Exploratory factor analysis was carried out in the four domains based on one-dimensional assumption of the IRT [27]. The Kaiser-Meyer-Olkin values in four domains were 0.822, 0.875, 0.761, and 0.774 in the first item-selection process. The P value of Bartlett’s spherical test was < 0.001, indicating that the data were suitable for factor analysis. Four factors, three factors, two factors, and four factors with characteristic root greater than 1 were extracted from physical, psychological, social and therapeutic domains respectively. The factor analysis also showed that each factor (i.e., subdomain) had the unidimensionality. The method of GRM ran on the items of each subdomain.

There were many methods used in the selecting items. A variety of methods were used to ensure the quality of the selection and to make selected items more representative, independent, and sensitive. Previous research mostly used the method of CTT for item selection. Recently, IRT has gradually gained popularity for selecting items [23]. GRM is one of the most commonly used IRT models, and is suitable for Likert-type scales. The GRM method was used as a criterion for selecting items in our study. The significance of IRT is that it can guide item selection and test construction. The information function of IRT can be used to describe items’ measurement validity, which can be used as direction for the formation and modification of these items [24]. Therefore, the present study used IRT in the process of creating the GC-PROM.

To obtain reliable and accurate parameter estimates, some scholars have suggested that the sample size should be 5 to 10 times the number of observed variables in a factor analysis [20]. Most previous work that has applied item response theory (IRT) has not specified the sample size [35]. We conducted a pre-survey among a small sample (145 patients with GC and 55 healthy subjects) using a 68-item questionnaire. The purpose of this pre-survey was to ask patients how they felt about the GC-PROM items. This avoided ambiguity in understanding and reduced omission of important information. Patients were also able to point out the shortcomings of the scale in the pre-survey. For the formal survey, a larger sample (400 patients with GC and 130 healthy subjects) responded to a questionnaire with a reduced number of items (46 items) to improve the rationality of the GC-PROM.

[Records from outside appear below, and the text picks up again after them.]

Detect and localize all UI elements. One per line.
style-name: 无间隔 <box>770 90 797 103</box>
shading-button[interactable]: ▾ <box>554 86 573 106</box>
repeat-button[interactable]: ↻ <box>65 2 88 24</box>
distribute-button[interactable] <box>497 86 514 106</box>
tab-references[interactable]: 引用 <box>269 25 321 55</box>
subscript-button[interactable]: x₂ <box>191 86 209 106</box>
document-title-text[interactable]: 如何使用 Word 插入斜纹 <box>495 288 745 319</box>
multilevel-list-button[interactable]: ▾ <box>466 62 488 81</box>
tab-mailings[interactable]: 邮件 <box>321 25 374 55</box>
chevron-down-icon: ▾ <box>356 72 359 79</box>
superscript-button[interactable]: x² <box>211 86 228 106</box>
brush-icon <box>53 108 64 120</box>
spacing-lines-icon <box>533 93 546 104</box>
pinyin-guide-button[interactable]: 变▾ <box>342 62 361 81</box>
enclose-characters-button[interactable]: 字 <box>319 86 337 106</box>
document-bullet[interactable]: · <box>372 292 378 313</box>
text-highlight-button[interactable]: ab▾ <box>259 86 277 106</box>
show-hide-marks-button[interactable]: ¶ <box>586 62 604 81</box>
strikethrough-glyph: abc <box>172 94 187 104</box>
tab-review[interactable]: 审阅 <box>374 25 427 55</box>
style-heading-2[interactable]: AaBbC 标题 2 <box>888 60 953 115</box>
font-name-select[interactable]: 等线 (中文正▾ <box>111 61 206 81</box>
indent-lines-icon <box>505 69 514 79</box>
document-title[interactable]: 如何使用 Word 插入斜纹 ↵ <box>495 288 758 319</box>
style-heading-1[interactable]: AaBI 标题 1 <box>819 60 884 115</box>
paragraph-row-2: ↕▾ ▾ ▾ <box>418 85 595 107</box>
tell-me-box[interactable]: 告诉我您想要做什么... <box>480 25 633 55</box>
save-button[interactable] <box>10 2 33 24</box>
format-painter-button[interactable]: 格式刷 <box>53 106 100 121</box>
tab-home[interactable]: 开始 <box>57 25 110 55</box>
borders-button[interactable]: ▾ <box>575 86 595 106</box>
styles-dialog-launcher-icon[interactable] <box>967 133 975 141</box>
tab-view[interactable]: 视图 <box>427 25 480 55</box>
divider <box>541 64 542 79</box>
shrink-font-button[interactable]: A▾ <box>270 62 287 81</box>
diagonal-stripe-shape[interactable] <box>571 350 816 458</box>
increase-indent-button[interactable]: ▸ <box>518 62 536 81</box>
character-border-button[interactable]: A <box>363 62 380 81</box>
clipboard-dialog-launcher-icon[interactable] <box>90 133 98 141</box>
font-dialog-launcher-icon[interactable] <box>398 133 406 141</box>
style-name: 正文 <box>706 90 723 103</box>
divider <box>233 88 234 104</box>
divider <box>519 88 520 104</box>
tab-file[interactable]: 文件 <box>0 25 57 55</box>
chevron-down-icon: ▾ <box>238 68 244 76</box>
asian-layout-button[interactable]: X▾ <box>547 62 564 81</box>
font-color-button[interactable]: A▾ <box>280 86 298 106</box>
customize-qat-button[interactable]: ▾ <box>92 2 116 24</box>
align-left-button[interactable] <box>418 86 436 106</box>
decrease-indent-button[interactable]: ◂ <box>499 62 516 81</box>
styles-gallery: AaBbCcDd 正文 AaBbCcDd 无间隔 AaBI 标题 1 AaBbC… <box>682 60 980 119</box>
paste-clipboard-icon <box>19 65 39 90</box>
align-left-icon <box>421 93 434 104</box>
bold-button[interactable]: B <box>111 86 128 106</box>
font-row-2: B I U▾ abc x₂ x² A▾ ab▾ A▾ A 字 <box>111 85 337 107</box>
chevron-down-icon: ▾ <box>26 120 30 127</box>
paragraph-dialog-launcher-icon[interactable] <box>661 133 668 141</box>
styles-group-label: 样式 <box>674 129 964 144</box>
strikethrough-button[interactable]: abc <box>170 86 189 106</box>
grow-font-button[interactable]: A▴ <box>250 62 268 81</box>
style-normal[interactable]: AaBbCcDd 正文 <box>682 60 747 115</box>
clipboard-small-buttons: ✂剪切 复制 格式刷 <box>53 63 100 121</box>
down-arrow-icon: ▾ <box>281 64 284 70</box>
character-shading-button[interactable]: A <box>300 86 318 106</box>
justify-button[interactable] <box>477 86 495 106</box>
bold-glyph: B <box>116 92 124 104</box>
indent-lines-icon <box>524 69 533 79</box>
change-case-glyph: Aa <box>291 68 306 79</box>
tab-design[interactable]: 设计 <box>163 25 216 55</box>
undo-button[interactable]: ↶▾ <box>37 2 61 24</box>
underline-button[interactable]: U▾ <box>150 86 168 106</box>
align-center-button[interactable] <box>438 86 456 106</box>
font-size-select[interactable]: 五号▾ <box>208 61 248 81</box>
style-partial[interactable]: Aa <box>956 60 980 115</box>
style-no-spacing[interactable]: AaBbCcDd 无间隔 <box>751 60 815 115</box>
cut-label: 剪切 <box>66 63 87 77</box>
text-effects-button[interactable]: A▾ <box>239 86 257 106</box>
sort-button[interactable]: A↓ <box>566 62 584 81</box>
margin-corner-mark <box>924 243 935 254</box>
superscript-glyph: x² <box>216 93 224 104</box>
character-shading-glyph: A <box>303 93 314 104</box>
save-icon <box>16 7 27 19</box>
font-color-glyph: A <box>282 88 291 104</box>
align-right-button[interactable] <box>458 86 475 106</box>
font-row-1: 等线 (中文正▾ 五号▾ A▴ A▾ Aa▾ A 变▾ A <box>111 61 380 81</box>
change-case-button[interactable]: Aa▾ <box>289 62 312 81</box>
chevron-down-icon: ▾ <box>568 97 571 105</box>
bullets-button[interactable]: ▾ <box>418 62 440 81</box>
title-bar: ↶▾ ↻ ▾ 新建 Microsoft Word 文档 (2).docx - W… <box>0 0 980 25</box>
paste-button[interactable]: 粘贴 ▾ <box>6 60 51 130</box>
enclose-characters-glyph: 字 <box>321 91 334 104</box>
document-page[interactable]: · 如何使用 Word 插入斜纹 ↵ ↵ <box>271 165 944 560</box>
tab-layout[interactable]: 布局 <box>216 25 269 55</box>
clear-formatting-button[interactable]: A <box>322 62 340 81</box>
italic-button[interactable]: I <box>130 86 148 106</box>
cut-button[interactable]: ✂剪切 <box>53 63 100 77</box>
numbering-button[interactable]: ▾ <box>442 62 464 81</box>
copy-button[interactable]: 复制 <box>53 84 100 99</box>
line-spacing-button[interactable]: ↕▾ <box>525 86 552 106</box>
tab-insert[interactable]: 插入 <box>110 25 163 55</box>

In the development stage of the GC-PROM, we used healthy subjects as a control group to evaluate discriminant validity. The scores of the healthy subjects on the 13 subdomains could be used as baseline values. In the practical application of the GC-PROM, we will evaluate the instrument’s discriminant validity using patients with gastrointestinal diseases and non-GC patients as controls in the future. Concurrent validity was not evaluated as part of the validation stage of the GC-PROM because the simultaneous use of other previous scales in the actual investigation phase may result in estimation bias. And conducting multiple questionnaires will cause some burden to patients with GC, which may increase patient’s boredom and survey cost. Therefore, this study also did not include specific comparison results between this scale and other conventional questionnaires such as EORTC QLQ-STO52 or FACT-Ga. We could not compare the validity between the newly developed questionnaire (GC-PROM) and conventional ones. In the subsequent questionnaire survey, multiple scales of gastric cancer (e.g., GC-PROM, EORTC QLQ-STO52, and FACT-Ga) will be used to evaluate the QoL of patients with GC and compare the concurrent validity. We used a distribution-based method to determine the value of the MCID. In the formal investigation, the repeated-measures sample size was relatively small. These conditions were not very suitable for using the anchor-based method. In future studies, we will further standardize the sample size and the time interval for repeated measurements. Shanxi is a Mandarin-speaking province in northern China. Therefore, in the actual survey, the GC-PROM was in Mandarin, which is the standardized language commonly used in China. This approach ensured that the scale could be used in most areas of China, where Mandarin is used. However, in a few areas of southern China, such as Guangdong and Shenzhen, the most common language is Cantonese. For use in these areas, the newly developed GC-PROM would require further adjustment and verification.


This project essentially completed the development and validation of the GC-PROM according to the PRO production process stipulated by the United States Food and Drug Administration. GC-PROM can be considered an effective clinical evaluation instrument for patients with GC.

Availability of data and materials

Please contact the corresponding author for the study data, which will be granted upon reasonable request.



Classical test theory


European Organization for Research and Treatment of Cancer quality of life questionnaire-core questionnaire


European Organization for Research and Treatment of Cancer quality of life questionnaire-stomach module


Functional Assessment of Cancer Therapy-gastric


Gastric cancer


patient-reported outcomes measure for patients with gastric cancer


Item response theory


Minimal clinically important difference


patient-reported outcome(s)


quality of life instruments for cancer patients-stomach cancer


quality of life


Reliable change index


Standard error of measurement


  1. 1.

    Nagini S. Carcinoma of the stomach: a review of epidemiology, pathogenesis, molecular genetics and chemoprevention. World J Gastrointest Oncol. 2012;4(7):156.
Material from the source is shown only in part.